'''

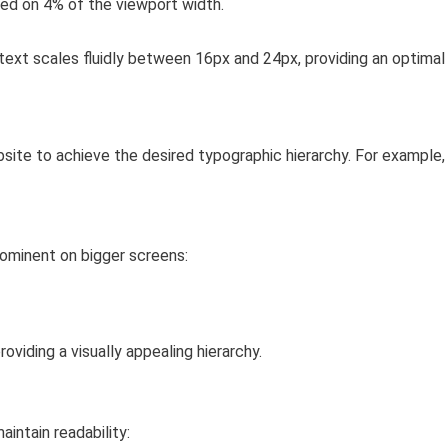
sed on 4% of the viewport width.
text scales fluidly between 16px and 24px, providing an optimal
site to achieve the desired typographic hierarchy. For example,
rominent on bigger screens:
viding a visually appealing hierarchy.
intain readability:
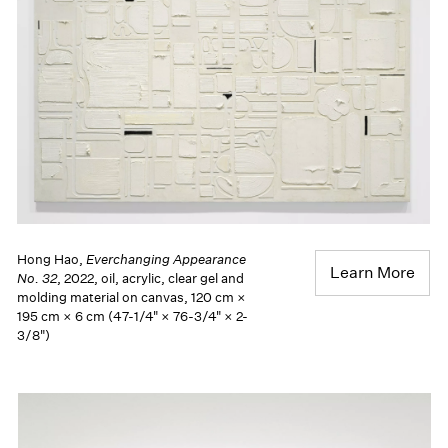
Hong Hao,
Everchanging Appearance
Learn More
No. 32
, 2022, oil, acrylic, clear gel and
molding material on canvas, 120 cm ×
195 cm × 6 cm (47-1/4" × 76-3/4" × 2-
3/8")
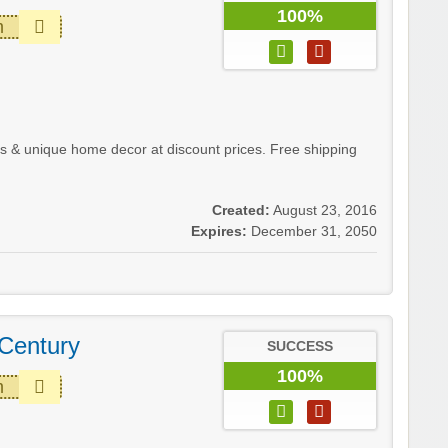
100%
m
& unique home decor at discount prices. Free shipping
Created:
August 23, 2016
Expires:
December 31, 2050
Century
SUCCESS
100%
m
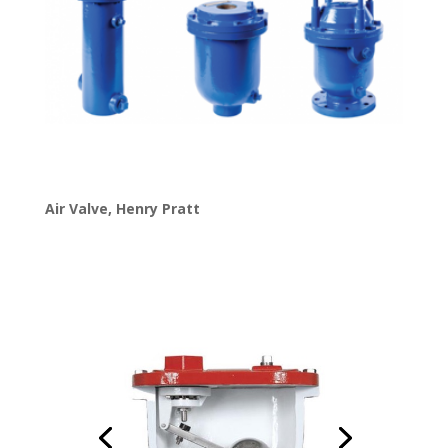
Air Valve
,
Henry Pratt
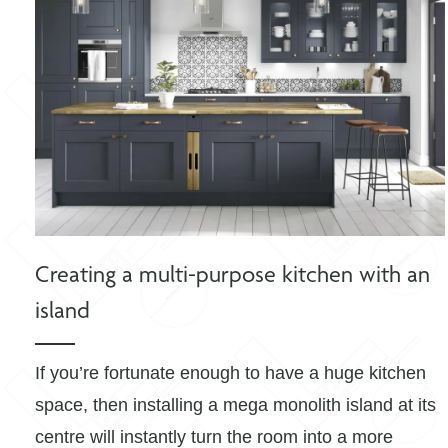
Creating a multi-purpose kitchen with an
island
If you’re fortunate enough to have a huge kitchen
space, then installing a mega monolith island at its
centre will instantly turn the room into a more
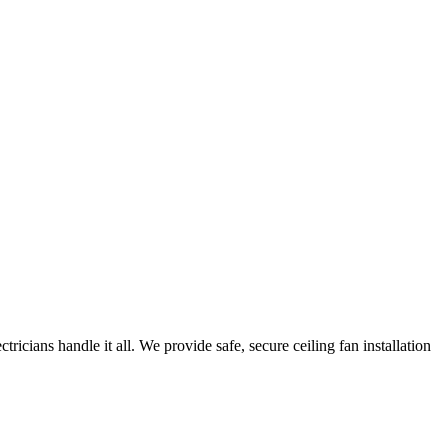
icians handle it all. We provide safe, secure ceiling fan installation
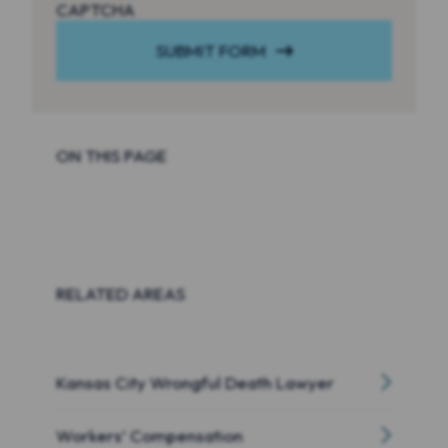
CAPTCHA
SUBMIT FORM
ON THIS PAGE
RELATED AREAS
Kansas City Wrongful Death Lawyer
Workers’ Compensation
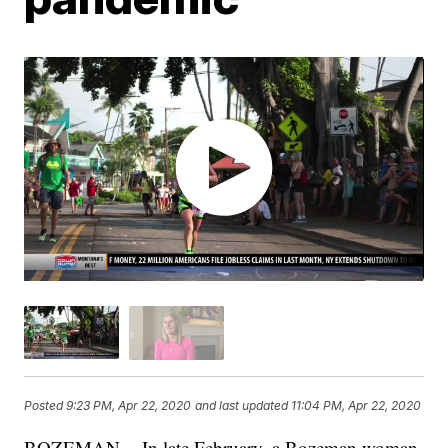
Posted
9:23 PM, Apr 22, 2020
and last updated
11:04 PM, Apr 22, 2020
BOZEMAN -- In late February, a Bozeman woman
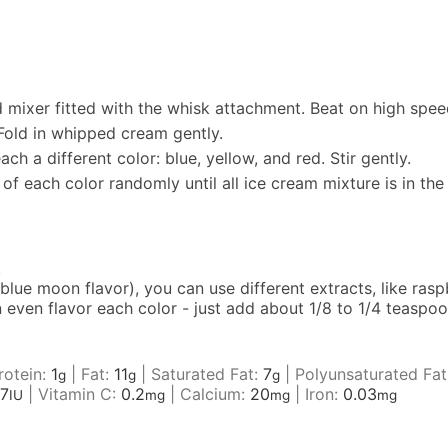
mixer fitted with the whisk attachment. Beat on high speed 
Fold in whipped cream gently.
h a different color: blue, yellow, and red. Stir gently.
 of each color randomly until all ice cream mixture is in th
.
 blue moon flavor), you can use different extracts, like rasp
can even flavor each color - just add about 1/8 to 1/4 teasp
rotein:
1
|
Fat:
11
|
Saturated Fat:
7
|
Polyunsaturated Fat
g
g
g
7
|
Vitamin C:
0.2
|
Calcium:
20
|
Iron:
0.03
IU
mg
mg
mg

'''

Everything above from the line with "195 cm × 6 cm" through the line with "If you’re fortunate" should be retyped exactly, and nothing else; omit pictures.

195 cm × 6 cm (47-1/4" × 76-3/4" × 2-
3/8")
100%
m
& unique home decor at discount prices. Free shipping
Created:
August 23, 2016
Expires:
December 31, 2050
Century
SUCCESS
100%
m
Air Valve
,
Henry Pratt
Creating a multi-purpose kitchen with an
island
If you’re fortunate enough to have a huge kitchen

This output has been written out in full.